To take a Markov Step we simply multiply our position vector $X_0$ by the transition matrix from the right. The resulting vector $X_1$ gives us the probabilities of where the random walker will be at after taking 1 step:

\[\begin{equation*} X_{0} P = \begin{bmatrix} 1 & 0 & 0 & 0 & 0 & 0 \end{bmatrix} \begin{bmatrix} \frac{1}{3} & \frac{1}{3} & \frac{1}{4} & 0 & 0 & 0 \\ \frac{1}{3} & \frac{1}{3} & \frac{1}{4} & 0 & 0 & 0 \\ \frac{1}{3} & \frac{1}{3} & \frac{1}{4} & \frac{1}{4} & 0 & 0 \\ 0 & 0 & \frac{1}{4} & \frac{1}{4} & \frac{1}{3} & \frac{1}{3} \\ 0 & 0 & 0 & \frac{1}{4} & \frac{1}{3} & \frac{1}{3} \\ 0 & 0 & 0 & \frac{1}{4} & \frac{1}{3} & \frac{1}{3} \end{bmatrix} = \begin{bmatrix} \frac{1}{3} & \frac{1}{3} & \frac{1}{3} & 0 & 0 & 0 \end{bmatrix} = X_{1} \end{equation*}\]

To know the probabilities of where the random walker is going to be at time $t=2$ we repeat the above procedure by multiplying $X_1$ by $P$ from the right:

\[\begin{equation*} X_{1} P = \begin{bmatrix} \frac{1}{3} & \frac{1}{3} & \frac{1}{3} & 0 & 0 & 0 \end{bmatrix} \begin{bmatrix} \frac{1}{3} & \frac{1}{3} & \frac{1}{4} & 0 & 0 & 0 \\ \frac{1}{3} & \frac{1}{3} & \frac{1}{4} & 0 & 0 & 0 \\ \frac{1}{3} & \frac{1}{3} & \frac{1}{4} & \frac{1}{4} & 0 & 0 \\ 0 & 0 & \frac{1}{4} & \frac{1}{4} & \frac{1}{3} & \frac{1}{3} \\ 0 & 0 & 0 & \frac{1}{4} & \frac{1}{3} & \frac{1}{3} \\ 0 & 0 & 0 & \frac{1}{4} & \frac{1}{3} & \frac{1}{3} \\ \end{bmatrix} = \begin{bmatrix} 0.3056 & 0.3056 & 0.3056 & 0.0833 & 0 & 0 \end{bmatrix} = X_{2} \end{equation*}\]

A sanity Check

This is a good time to pause and inspect that the numbers make sense. We have claimed that $X_t$ contains the vector of probabilities that the random walker is at a node.
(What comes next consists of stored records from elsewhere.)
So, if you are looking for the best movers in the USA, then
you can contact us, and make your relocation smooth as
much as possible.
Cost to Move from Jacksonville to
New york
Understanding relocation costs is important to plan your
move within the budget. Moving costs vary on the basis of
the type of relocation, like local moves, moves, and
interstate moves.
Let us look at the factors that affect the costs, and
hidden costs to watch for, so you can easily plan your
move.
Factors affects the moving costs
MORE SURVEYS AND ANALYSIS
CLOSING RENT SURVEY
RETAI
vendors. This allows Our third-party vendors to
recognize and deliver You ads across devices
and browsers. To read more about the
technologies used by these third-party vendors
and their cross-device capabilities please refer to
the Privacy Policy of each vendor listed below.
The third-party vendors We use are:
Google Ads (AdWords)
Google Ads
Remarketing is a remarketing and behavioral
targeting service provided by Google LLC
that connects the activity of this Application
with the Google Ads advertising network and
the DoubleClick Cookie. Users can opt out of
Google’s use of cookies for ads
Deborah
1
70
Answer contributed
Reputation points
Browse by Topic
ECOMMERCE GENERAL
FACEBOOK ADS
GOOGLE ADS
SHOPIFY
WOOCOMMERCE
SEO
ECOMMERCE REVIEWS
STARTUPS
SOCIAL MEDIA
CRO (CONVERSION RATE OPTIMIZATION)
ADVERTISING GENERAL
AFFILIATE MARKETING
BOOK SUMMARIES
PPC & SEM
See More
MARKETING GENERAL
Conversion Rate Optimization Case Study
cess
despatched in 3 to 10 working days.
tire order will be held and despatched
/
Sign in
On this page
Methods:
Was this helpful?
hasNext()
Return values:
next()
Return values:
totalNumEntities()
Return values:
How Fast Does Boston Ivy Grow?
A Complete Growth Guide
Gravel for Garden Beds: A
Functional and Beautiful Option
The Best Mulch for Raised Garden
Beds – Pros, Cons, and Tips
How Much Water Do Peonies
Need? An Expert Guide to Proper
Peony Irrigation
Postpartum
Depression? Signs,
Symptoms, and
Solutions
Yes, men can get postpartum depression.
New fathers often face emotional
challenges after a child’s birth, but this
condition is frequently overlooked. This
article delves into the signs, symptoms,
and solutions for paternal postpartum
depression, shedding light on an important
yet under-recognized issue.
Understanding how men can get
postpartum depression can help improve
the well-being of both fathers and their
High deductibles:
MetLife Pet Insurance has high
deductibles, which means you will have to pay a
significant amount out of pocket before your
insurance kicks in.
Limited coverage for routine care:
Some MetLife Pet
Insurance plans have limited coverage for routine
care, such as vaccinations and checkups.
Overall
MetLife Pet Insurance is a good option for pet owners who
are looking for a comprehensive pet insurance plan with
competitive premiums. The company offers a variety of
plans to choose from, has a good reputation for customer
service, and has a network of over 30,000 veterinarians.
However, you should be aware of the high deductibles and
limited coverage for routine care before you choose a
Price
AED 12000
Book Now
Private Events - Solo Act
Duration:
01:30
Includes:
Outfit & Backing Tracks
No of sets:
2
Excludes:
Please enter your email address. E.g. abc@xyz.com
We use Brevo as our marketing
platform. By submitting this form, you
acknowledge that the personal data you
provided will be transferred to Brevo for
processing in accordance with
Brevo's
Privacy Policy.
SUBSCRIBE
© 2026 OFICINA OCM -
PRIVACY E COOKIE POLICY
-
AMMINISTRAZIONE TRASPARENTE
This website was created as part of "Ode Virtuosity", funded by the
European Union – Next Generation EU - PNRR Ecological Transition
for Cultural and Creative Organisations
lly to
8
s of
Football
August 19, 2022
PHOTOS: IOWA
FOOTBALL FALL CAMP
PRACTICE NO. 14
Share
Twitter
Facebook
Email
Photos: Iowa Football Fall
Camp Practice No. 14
Representing each ‘hop’ or time-step as a $\rightarrow$, let’s see all the different nodes we can arrive to in two time-steps if we start at node $A$.
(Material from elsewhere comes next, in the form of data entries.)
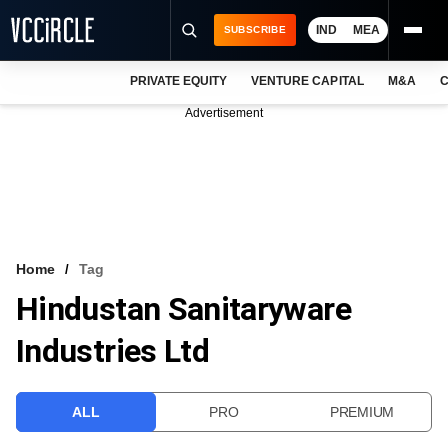
IND
MEA
SUBSCRIBE
PRIVATE EQUITY
VENTURE CAPITAL
M&A
C
NEWS
Advertisement
EVENTS
TRAININGS
PRO EXCLUSIVES
RESEARCH REPORTS
Home
Tag
Hindustan Sanitaryware
VCC INTELLIGENCE
Industries Ltd
FREE NEWSLETTER
LOGIN
ALL
PRO
PREMIUM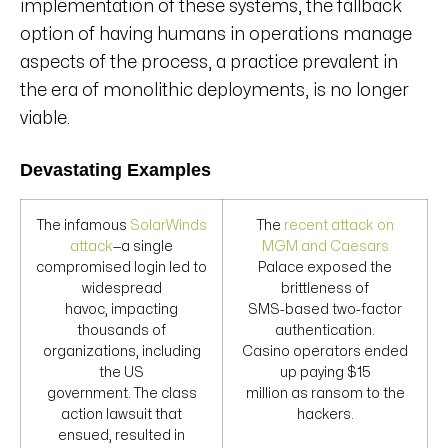
implementation of these systems, the fallback
option of having humans in operations manage
aspects of the process, a practice prevalent in
the era of monolithic deployments, is no longer
viable.
Devastating Examples
The infamous
SolarWinds
The
recent attack on
attack
—a single
MGM and Caesars
compromised login led to
Palace exposed the
widespread
brittleness of
havoc, impacting
SMS-based two-factor
thousands of
authentication.
organizations, including
Casino operators ended
the US
up paying $15
government. The class
million as ransom to the
action lawsuit that
hackers.
ensued, resulted in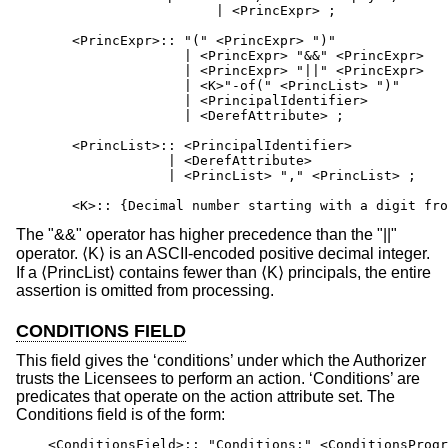
                         | <PrincExpr> ;

       <PrincExpr>:: "(" <PrincExpr> ")"

                     | <PrincExpr> "&&" <PrincExpr>

                     | <PrincExpr> "||" <PrincExpr>

                     | <K>"-of(" <PrincList> ")"      
                     | <PrincipalIdentifier>

                     | <DerefAttribute> ;

       <PrincList>:: <PrincipalIdentifier>

                   | <DerefAttribute>

                   | <PrincList> "," <PrincList> ;

       <K>:: {Decimal number starting with a digit fro
The "&&" operator has higher precedence than the "||"
operator. ⟨K⟩ is an ASCII-encoded positive decimal integer.
If a ⟨PrincList⟩ contains fewer than ⟨K⟩ principals, the entire
assertion is omitted from processing.
CONDITIONS FIELD
This field gives the ‘conditions’ under which the Authorizer
trusts the Licensees to perform an action. ‘Conditions’ are
predicates that operate on the action attribute set. The
Conditions field is of the form:
    <ConditionsField>:: "Conditions:" <ConditionsProgr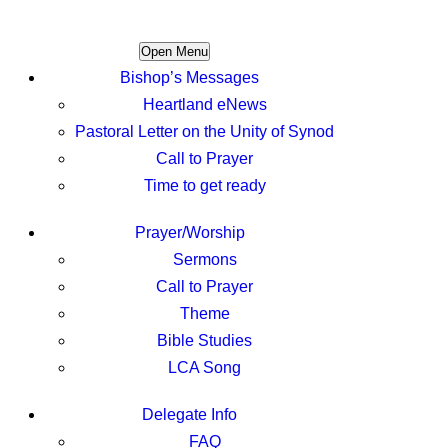
Open Menu
Bishop’s Messages
Heartland eNews
Pastoral Letter on the Unity of Synod
Call to Prayer
Time to get ready
Prayer/Worship
Sermons
Call to Prayer
Theme
Bible Studies
LCA Song
Delegate Info
FAQ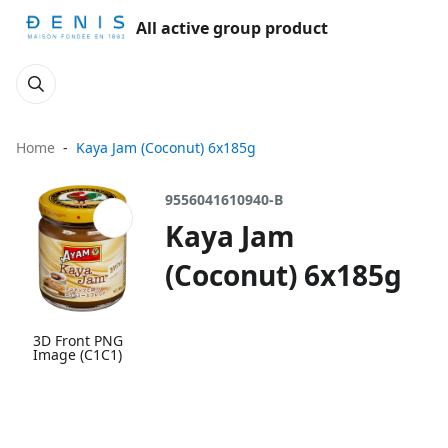
All active group product
Home
Kaya Jam (Coconut) 6x185g
9556041610940-B
Kaya Jam
(Coconut) 6x185g
3D Front PNG
Image (C1C1)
\[\begin{aligned} \begin{array}{c|c|c|c|c|} \hline & \text {Ways we can arrive at A:} & \text { Ways we can arrive at B: } & \text {Ways we can arrive at C:} & \text {Ways we can arrive at D:}\\ \hline & A \rightarrow A \rightarrow A \text{ w.p } \frac{1}{3} \times \frac{1}{3} & A \rightarrow A \rightarrow B \text{ w.p } \frac{1}{3} \times \frac{1}{3} & A \rightarrow A \rightarrow C \text{ w.p } \frac{1}{3} \times \frac{1}{3} & A \rightarrow C \rightarrow D \text{ w.p } \frac{1}{3} \times \frac{1}{4}\\ & A \rightarrow B \rightarrow A \text{ w.p } \frac{1}{3} \times \frac{1}{3} & A \rightarrow B \rightarrow B \text{ w.p } \frac{1}{3} \times \frac{1}{3} & A \rightarrow B \rightarrow C \text{ w.p } \frac{1}{3} \times \frac{1}{3}\\ & A \rightarrow C \rightarrow A \text{ w.p } \frac{1}{3} \times \frac{1}{4} & A \rightarrow C \rightarrow B \text{ w.p } \frac{1}{3} \times \frac{1}{4} & A \rightarrow C \rightarrow C \text{ w.p } \frac{1}{3} \times \frac{1}{4} \\ \hline \text{Total }\Pr: & 0.3056 & 0.3056 & 0.3056 & 0.0833 \\ \hline \end{array} \end{aligned}\]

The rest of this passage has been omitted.